◆ **Work item**
Look below and pull out each line with the word "neue".

◆ **Record excerpts**
________________________________________
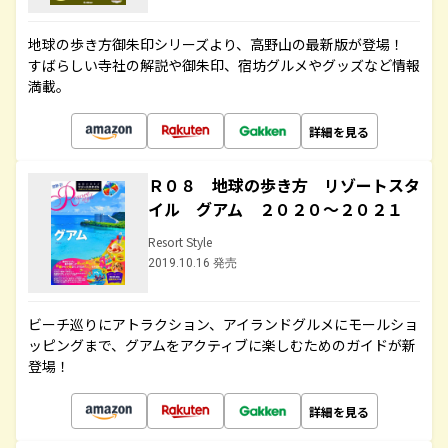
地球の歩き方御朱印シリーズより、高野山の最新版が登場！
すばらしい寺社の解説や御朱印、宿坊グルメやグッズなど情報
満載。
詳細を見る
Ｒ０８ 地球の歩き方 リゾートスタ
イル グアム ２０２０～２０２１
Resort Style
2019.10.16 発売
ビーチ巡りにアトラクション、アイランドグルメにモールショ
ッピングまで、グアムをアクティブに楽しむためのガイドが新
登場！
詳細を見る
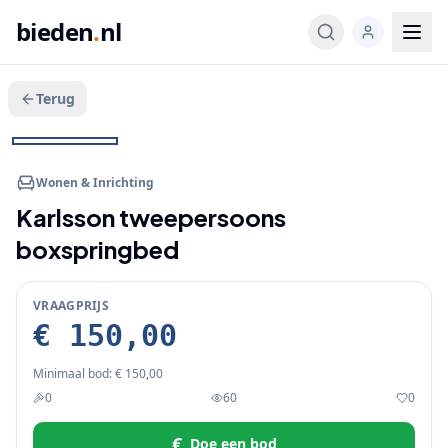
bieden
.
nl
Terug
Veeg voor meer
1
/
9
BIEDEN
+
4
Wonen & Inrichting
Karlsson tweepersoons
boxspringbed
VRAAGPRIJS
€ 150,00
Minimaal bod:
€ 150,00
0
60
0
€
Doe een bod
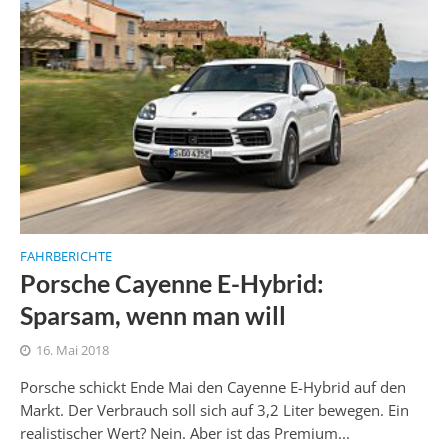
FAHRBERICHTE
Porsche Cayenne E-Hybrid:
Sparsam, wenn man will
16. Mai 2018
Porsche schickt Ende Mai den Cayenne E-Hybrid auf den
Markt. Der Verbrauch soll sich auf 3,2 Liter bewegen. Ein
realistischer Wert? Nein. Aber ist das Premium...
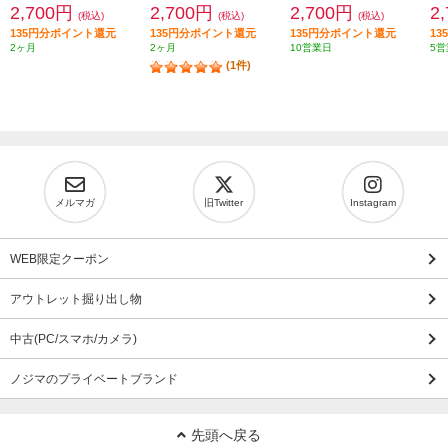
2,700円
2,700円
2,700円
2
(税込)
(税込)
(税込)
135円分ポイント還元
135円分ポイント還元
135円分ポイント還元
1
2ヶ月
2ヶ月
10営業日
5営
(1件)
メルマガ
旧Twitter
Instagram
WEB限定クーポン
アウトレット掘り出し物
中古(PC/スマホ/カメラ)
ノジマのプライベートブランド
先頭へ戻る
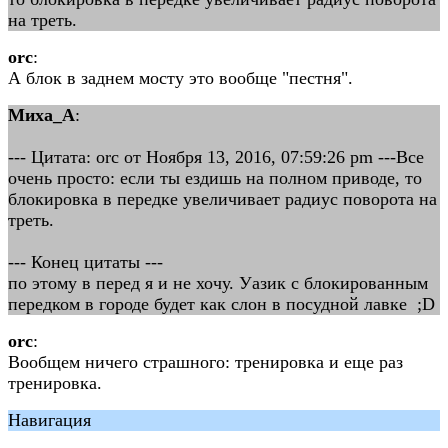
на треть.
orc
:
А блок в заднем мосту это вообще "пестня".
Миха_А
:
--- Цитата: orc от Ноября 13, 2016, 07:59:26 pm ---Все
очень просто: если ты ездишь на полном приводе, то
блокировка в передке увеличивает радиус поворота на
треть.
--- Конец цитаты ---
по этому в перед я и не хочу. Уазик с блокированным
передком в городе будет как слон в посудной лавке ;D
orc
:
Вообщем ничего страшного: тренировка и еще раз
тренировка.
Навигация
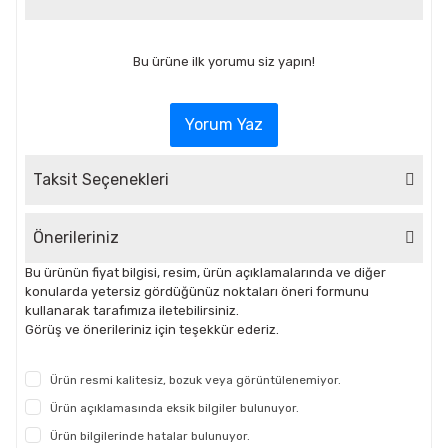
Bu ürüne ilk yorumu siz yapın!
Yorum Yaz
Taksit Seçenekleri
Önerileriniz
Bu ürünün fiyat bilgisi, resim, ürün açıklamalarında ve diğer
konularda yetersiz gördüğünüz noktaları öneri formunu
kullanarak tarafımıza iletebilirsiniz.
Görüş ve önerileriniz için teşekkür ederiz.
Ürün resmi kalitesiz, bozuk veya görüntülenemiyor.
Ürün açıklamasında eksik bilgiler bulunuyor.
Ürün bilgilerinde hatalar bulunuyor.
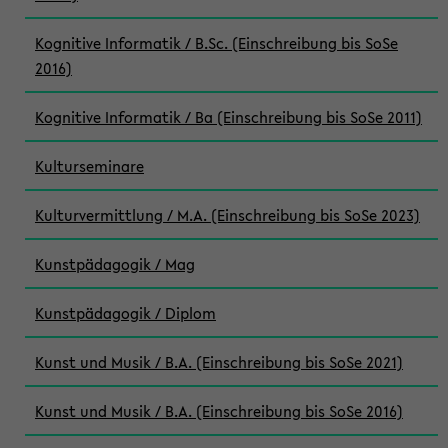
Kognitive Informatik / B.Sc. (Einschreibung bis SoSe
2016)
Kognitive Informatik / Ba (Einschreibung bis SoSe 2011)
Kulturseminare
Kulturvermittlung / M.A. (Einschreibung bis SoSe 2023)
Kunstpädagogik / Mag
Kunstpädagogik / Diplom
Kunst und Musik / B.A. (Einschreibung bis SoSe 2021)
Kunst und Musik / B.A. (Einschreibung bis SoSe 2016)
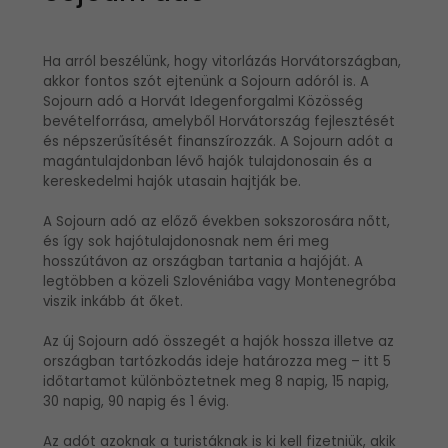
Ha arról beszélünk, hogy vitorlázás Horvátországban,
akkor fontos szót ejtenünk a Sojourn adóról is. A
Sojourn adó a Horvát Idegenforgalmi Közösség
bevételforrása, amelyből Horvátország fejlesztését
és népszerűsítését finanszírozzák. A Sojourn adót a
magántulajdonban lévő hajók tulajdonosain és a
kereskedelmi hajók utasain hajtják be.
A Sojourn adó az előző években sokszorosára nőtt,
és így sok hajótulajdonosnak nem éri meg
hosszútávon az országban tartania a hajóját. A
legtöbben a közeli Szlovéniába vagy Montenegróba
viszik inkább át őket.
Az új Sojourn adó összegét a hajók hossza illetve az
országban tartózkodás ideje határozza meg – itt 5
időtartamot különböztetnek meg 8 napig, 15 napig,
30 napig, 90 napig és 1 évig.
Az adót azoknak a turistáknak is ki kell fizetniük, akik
________________________________________
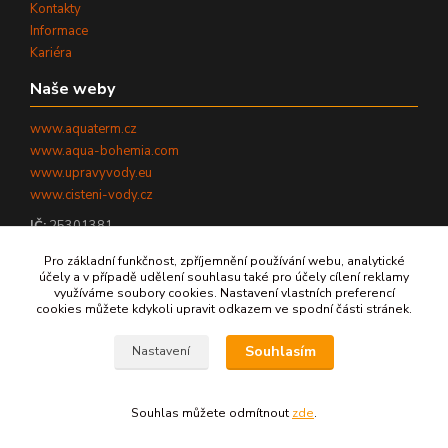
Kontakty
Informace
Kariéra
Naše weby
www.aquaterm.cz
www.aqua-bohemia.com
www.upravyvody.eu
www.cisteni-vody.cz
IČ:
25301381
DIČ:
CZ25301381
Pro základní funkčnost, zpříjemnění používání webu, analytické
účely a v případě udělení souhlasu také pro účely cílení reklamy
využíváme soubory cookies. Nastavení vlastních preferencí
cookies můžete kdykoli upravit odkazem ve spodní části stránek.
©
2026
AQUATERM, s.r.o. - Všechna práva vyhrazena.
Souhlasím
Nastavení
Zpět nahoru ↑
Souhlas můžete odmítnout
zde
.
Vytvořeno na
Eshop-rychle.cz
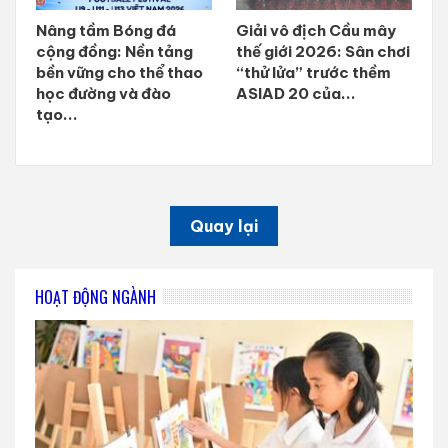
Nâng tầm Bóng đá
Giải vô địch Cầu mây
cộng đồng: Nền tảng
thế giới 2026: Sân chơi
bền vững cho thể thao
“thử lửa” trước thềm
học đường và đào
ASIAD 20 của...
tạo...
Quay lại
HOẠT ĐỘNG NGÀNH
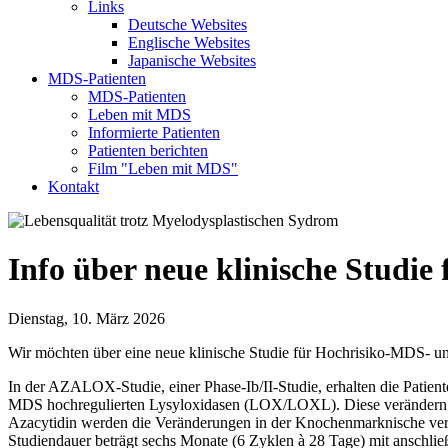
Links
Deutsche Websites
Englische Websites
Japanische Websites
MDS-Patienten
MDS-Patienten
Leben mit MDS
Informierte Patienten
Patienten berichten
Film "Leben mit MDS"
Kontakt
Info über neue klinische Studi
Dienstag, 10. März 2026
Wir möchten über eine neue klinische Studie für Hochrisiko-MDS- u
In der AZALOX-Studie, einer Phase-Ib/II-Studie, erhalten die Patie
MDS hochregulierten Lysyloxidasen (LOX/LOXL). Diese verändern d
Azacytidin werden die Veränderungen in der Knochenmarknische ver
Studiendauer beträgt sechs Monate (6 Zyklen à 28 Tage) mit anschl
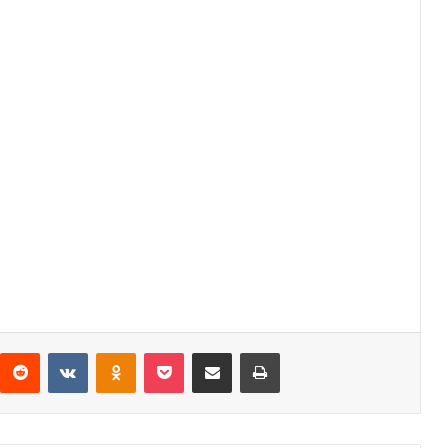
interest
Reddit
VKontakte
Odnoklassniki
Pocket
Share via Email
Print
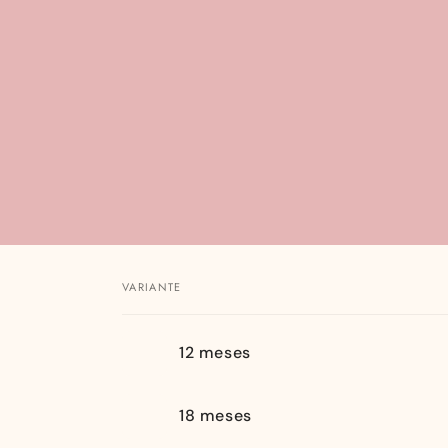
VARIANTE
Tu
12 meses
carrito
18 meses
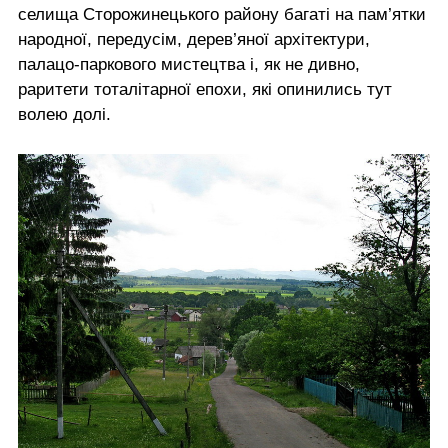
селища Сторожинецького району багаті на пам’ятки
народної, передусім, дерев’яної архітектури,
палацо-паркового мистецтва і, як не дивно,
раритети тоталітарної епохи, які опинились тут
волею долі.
________________________________________
◆ **Response**
Info über neue klinische Studi
Wir möchten über eine neue klinische Studie für Hochrisiko-MDS- u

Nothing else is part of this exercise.